En effet, un homme sage, quelque douleur qu’il ait de voir l’autorité du prince usurpée par d’indignes et de méchants sujets qui l’ont surpris ; et quelque zèle qu’il se sente de remédier à un mal, qui en entraîne avec soi tant d’autres, doit cependant se retenir ; et avant que de rien entreprendre, mesurer si bien ses démarches, que le prince et l’État lui en sachent gré ; quel qu’en puisse être le succès, comment puis-je me le promettre, en exterminant ceux que le prince chérit, qu’il ne juge point coupables, et auxquels il croit même devoir beaucoup ? N’est-ce point empiéter moi-même sur les droits du souverain ? Puis-je ne lui être pas odieux ? Puis-je me présenter devant lui ? Recevra-t-il mes hommages ? Écoutera-t-il mes excuses ? Ce serait un prodige sans exemple.

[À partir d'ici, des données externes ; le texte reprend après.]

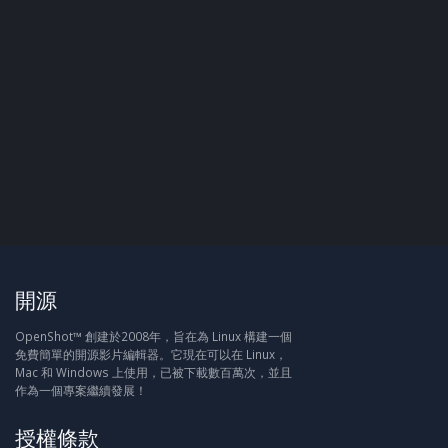
開源
OpenShot™ 創建於2008年，旨在為 Linux 構建一個
免費簡單的開源影片編輯器。它現在可以在 Linux，
Mac 和 Windows 上使用，已被下載數百萬次，並且
作為一個專案繼續發展！
授權條款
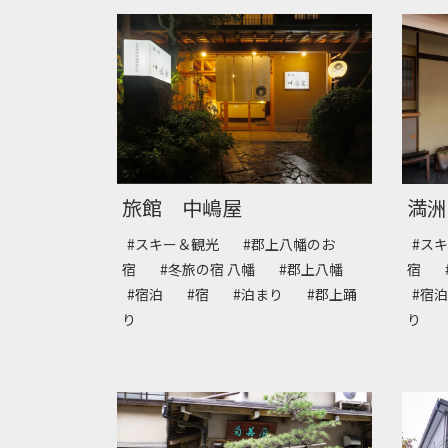
旅館 中嶋屋
満洲
#スキー＆観光
#郡上八幡のお
#ス
宿
#冬旅の宿 八幡
#郡上八幡
宿
#宿泊
#宿
#泊まり
#郡上踊
#宿
り
り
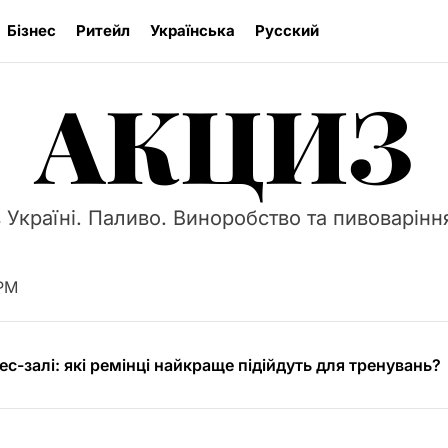
Бізнес
Ритейл
Українська
Русский
АКЦИЗ
 Україні. Паливо. Виноробство та пивоваріння
r 13″ M2 (2024) – найкращий вибір для захисту вашого 
ливості та типи протекторних малюнків
 PM
ес-залі: які ремінці найкраще підійдуть для тренувань?
ають на вартість різання бетону
кат: професійна допомога в Києві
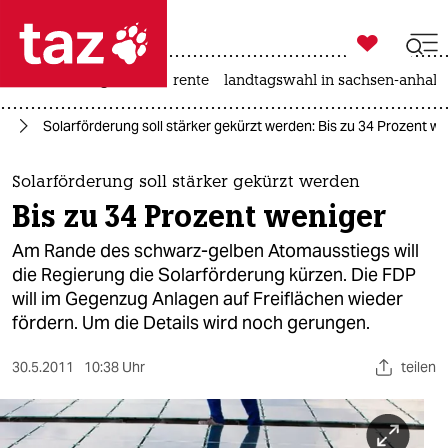

taz zahl ich
hitze
niedrigwasser
rente
landtagswahl in sachsen-anhalt

taz zahl ich
ie
Solarförderung soll stärker gekürzt werden: Bis zu 34 Prozent w
taz zahl ich
themen
Solarförderung soll stärker gekürzt werden
Bis zu 34 Prozent weniger
politik
Am Rande des schwarz-gelben Atomausstiegs will
öko
die Regierung die Solarförderung kürzen. Die FDP
will im Gegenzug Anlagen auf Freiflächen wieder
gesellschaft
fördern. Um die Details wird noch gerungen.
kultur
30.5.2011
10:38 Uhr
teilen
sport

Ces indignes favoris sont à peu près dans un empire, ce que sont dans le corps humain certaines tumeurs malignes qui viennent quelquefois à la gorge. Ces tumeurs, quoiqu’incommodes, sont trop voisines du gosier pour être coupées. Si quelqu’un par impatience les veut couper, la mort est inévitable. C’est une impatience semblable, qui fit périr les Han et les Tang. Depuis l’empereur Hoen ling jusqu’à l’empereur Hien ti, l’empire se gouvernait, ou plutôt se bouleversait au gré des eunuques. Il n’y avait dans les emplois que des âmes basses, leurs créatures ; heureux les gens de mérite et de vertu, qui pouvaient par la retraite être à couvert de leurs coups ; on les persécutait partout. Tout l’empire en gémissait de douleur, et en frémissait de dépit. Enfin, quelques gens délibérant sur les moyens de remédier à ces maux, conclurent que les eunuques en étant les auteurs, il n’y avait qu’à les exterminer ; que tout serait fini. Teou vou et Ho tsin l’entreprirent, mais sans y réussir : il leur en coûta la vie. Yuen chao l’entreprit ensuite, et en vint à bout : mais cela causa de si grands troubles, que l’empire changea de maître : et ce fut là que finit la dynastie Han.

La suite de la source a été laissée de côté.